Electron Spin Decoherence in Isotope-Enriched Silicon

Silicon is promising for spin-based quantum computation because nuclear spins, a source of magnetic noise, may be eliminated through isotopic enrichment. Long spin decoherence times $T_2$ have been measured in isotope-enriched silicon but come far short of the $T_2=2T_1$ limit. The effect of nuclear spins on $T_2$ is well established. However, the effect of background electron spins from ever present residual phosphorus impurities in silicon can also produce significant decoherence.

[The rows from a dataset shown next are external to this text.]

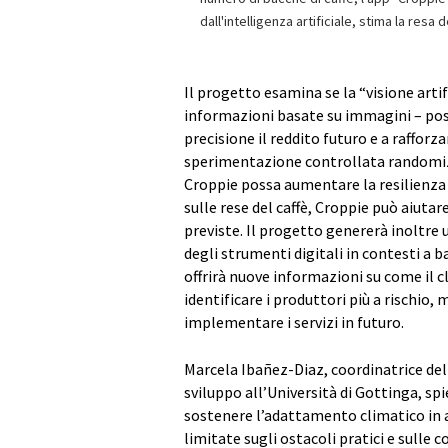
dall'intelligenza artificiale, stima la resa
Il progetto esamina se la “visione art
informazioni basate su immagini – poss
precisione il reddito futuro e a rafforz
sperimentazione controllata randomizz
Croppie possa aumentare la resilienza 
sulle rese del caffè, Croppie può aiutare
previste. Il progetto genererà inoltre u
degli strumenti digitali in contesti a b
offrirà nuove informazioni su come il cl
identificare i produttori più a rischio, 
implementare i servizi in futuro.
Marcela Ibañez-Diaz, coordinatrice d
sviluppo all’Università di Gottinga, sp
sostenere l’adattamento climatico in 
limitate sugli ostacoli pratici e sulle c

We study spin decoherence decay as a function of donor concentration, ${}^{29}\mathrm{Si}$ concentration, and temperature using cluster expansion techniques specifically adapted to the problem of a sparse dipolarly coupled electron spin bath. Our results agree with the existing experimental spin echo data in Si:P and establish the importance of background dopants as the ultimate decoherence mechanism in isotope-enriched silicon.

Figure 1

Decay times ($T_2$ for the Hahn echo) of Si:P donor electron spins for various $C_N$. At high $C_N$, contact hyperfine interactions dominate and $T_2$ is dependent upon the magnetic field direction relative to the lattice orientation. At low $C_N$, $T_2$ is dependent upon $C_E$, and eventually dominated only by dipolar interactions (which includes dipolar-approximated electronuclear interactions). Experimental results are shown as square symbols, from Ref. 2, and a star symbol, from Ref. 3.

Figure 2

Spin echo resulting from decoherence induced by various concentrations of (a) ${}^{29}\mathrm{Si}$ ($C_N$), (b) background phosphorus donors ($C_E$), or (c) the combination of both. In (b), static ${}^{29}\mathrm{Si}$-induced Overhauser field variations between donors suppresses their decoherence-inducing flip-flops. (a)–(c) use $\xi$ as a scaling parameter for both concentration and inverse time. (d) $T_2$, defined as the $1/e$ decay time, for various $C_N$ and $C_E$. The star symbol indicates an experimentally obtained [3] result at $C_N\approx 50\mathrm{ppm}$ and is in good agreement with the corresponding 50 ppm theoretical curve.

Figure 3

(a)–(c) correlate with (a)–(c) of Fig. 2, respectively, but plotted in terms of error (one minus the spin echo) on a log-log scale in order to highlight the low-error behavior that is relevant for fault-tolerant quantum computation. (d) Plots $T_2[{10}^{-4}]$, the time at which the echo error is ${10}^{-4}$, for various $C_N$ and $C_E$.

Figure 4

(top) Maximum error from donor-induced (without ${}^{29}\mathrm{Si}$) SD for at least 50%, 90%, or 99% of the central spins due to random spatial variations of the bath spins. (bottom) Corresponding fits of low-error behavior of $1-\exp [-(t/T_q{)}^{n_q}]\approx (t/T_q{)}^{n_q}$ in the ${10}^{-4}$ error regime.